= Beginning of Section =

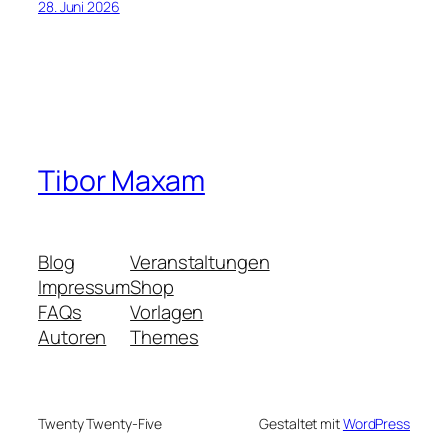
28. Juni 2026
Tibor Maxam
Blog
Veranstaltungen
Impressum
Shop
FAQs
Vorlagen
Autoren
Themes
Twenty Twenty-Five
Gestaltet mit
WordPress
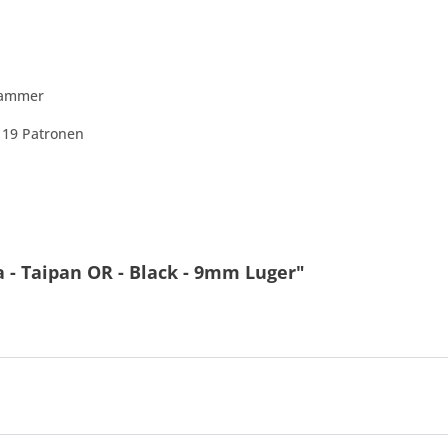
Hammer
n 19 Patronen
 - Taipan OR - Black - 9mm Luger"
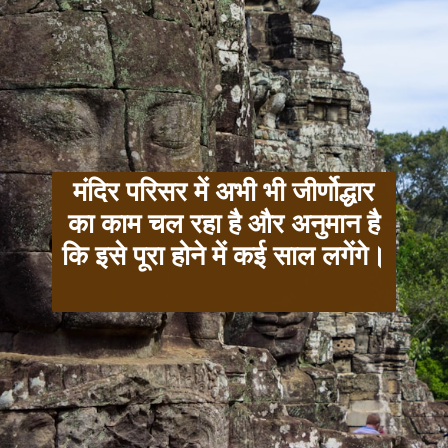
मंदिर परिसर में अभी भी जीर्णोद्धार
का काम चल रहा है और अनुमान है
कि इसे पूरा होने में कई साल लगेंगे।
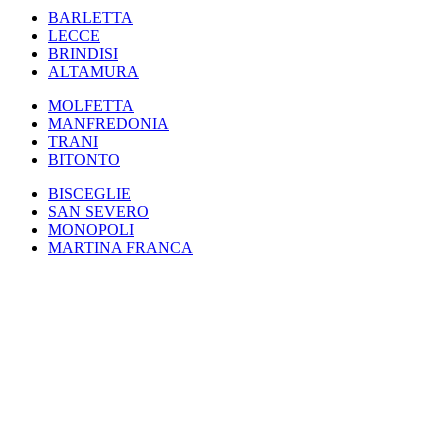
BARLETTA
LECCE
BRINDISI
ALTAMURA
MOLFETTA
MANFREDONIA
TRANI
BITONTO
BISCEGLIE
SAN SEVERO
MONOPOLI
MARTINA FRANCA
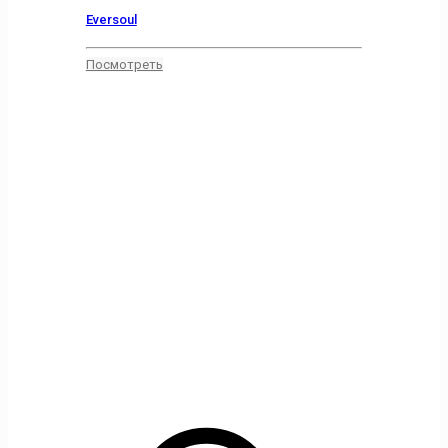
Eversoul
Посмотреть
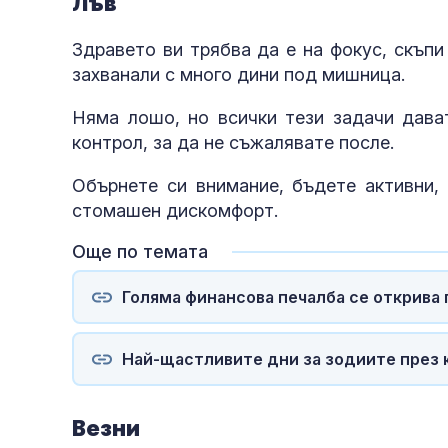
Лъв
Здравето ви трябва да е на фокус, скъп
захванали с много дини под мишница.
Няма лошо, но всички тези задачи дава
контрол, за да не съжалявате после.
Обърнете си внимание, бъдете активни, 
стомашен дискомфорт.
Още по темата
Голяма финансова печалба се открива
Най-щастливите дни за зодиите през
Везни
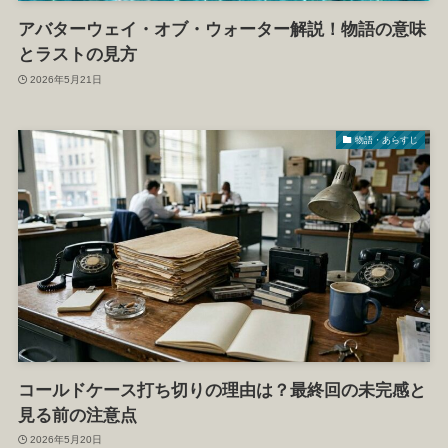
アバターウェイ・オブ・ウォーター解説！物語の意味
とラストの見方
2026年5月21日
物語・あらすじ
コールドケース打ち切りの理由は？最終回の未完感と
見る前の注意点
2026年5月20日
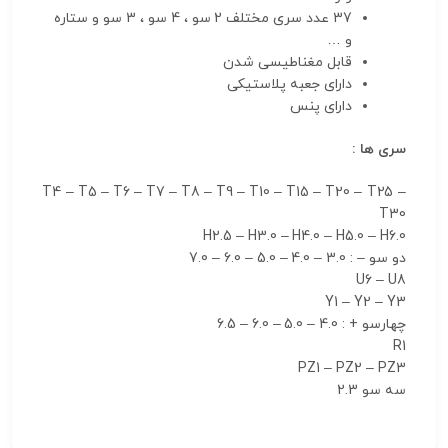
37 عدد سری مختلف 2 سو ، 4 سو ، 3 سو و ستاره
و …
قابل مغناطیسی شدن
دارای جعبه پلاستیکی
دارای پنس
سری ها :
T4 – T5 – T6 – T7 – T8 – T9 – T10 – T15 – T20 – T25 –
T30
H2.5 – H3.0 – H4.0 – H5.0 – H6.0
دو سو – : 3.0 – 4.0 – 5.0 – 6.0 – 7.0
U6 – U8
Y1 – Y2 – Y3
چهارسو + : 4.0 – 5.0 – 6.0 – 6.5
R1
PZ1 – PZ2 – PZ3
سه سو 2.3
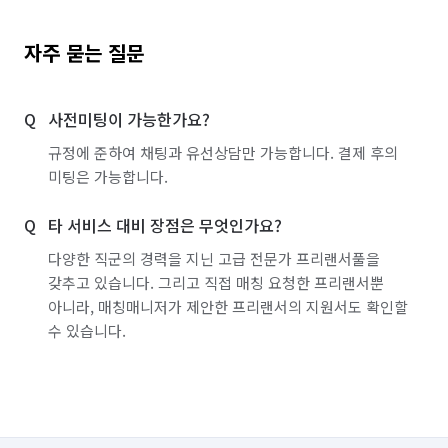
자주 묻는 질문
사전미팅이 가능한가요?
규정에 준하여 채팅과 유선상담만 가능합니다. 결제 후의
미팅은 가능합니다.
타 서비스 대비 장점은 무엇인가요?
다양한 직군의 경력을 지닌 고급 전문가 프리랜서풀을
갖추고 있습니다. 그리고 직접 매칭 요청한 프리랜서뿐
아니라, 매칭매니저가 제안한 프리랜서의 지원서도 확인할
수 있습니다.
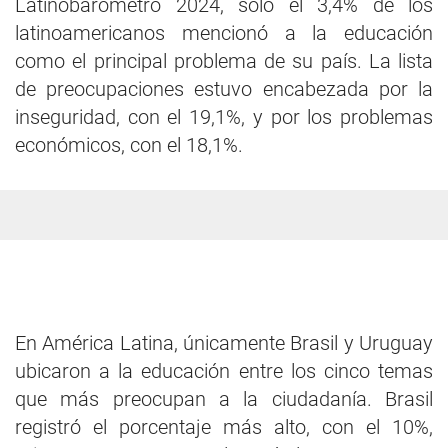
Latinobarómetro 2024, solo el 3,4% de los
latinoamericanos mencionó a la educación
como el principal problema de su país. La lista
de preocupaciones estuvo encabezada por la
inseguridad, con el 19,1%, y por los problemas
económicos, con el 18,1%.
En América Latina, únicamente Brasil y Uruguay
ubicaron a la educación entre los cinco temas
que más preocupan a la ciudadanía. Brasil
registró el porcentaje más alto, con el 10%,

= End of Section =

TASK GOAL :: Go to the line above that contains "Голяма финансова печалба се открива" and reproduce everything exactly from there through the line that contains "latinoamericanos mencionó a la educación", leaving out the pictures.

ANSWER SPACE ::
Голяма финансова печалба се открива
Най-щастливите дни за зодиите през
Везни
アバターウェイ・オブ・ウォーター解説！物語の意味
とラストの見方
2026年5月21日
物語・あらすじ
コールドケース打ち切りの理由は？最終回の未完感と
見る前の注意点
2026年5月20日
37 عدد سری مختلف 2 سو ، 4 سو ، 3 سو و ستاره
و …
قابل مغناطیسی شدن
دارای جعبه پلاستیکی
دارای پنس
سری ها :
T4 – T5 – T6 – T7 – T8 – T9 – T10 – T15 – T20 – T25 –
T30
H2.5 – H3.0 – H4.0 – H5.0 – H6.0
دو سو – : 3.0 – 4.0 – 5.0 – 6.0 – 7.0
U6 – U8
Y1 – Y2 – Y3
چهارسو + : 4.0 – 5.0 – 6.0 – 6.5
R1
PZ1 – PZ2 – PZ3
سه سو 2.3
자주 묻는 질문
사전미팅이 가능한가요?
규정에 준하여 채팅과 유선상담만 가능합니다. 결제 후의
미팅은 가능합니다.
타 서비스 대비 장점은 무엇인가요?
다양한 직군의 경력을 지닌 고급 전문가 프리랜서풀을
갖추고 있습니다. 그리고 직접 매칭 요청한 프리랜서뿐
아니라, 매칭매니저가 제안한 프리랜서의 지원서도 확인할
수 있습니다.
Latinobarómetro 2024, solo el 3,4% de los
latinoamericanos mencionó a la educación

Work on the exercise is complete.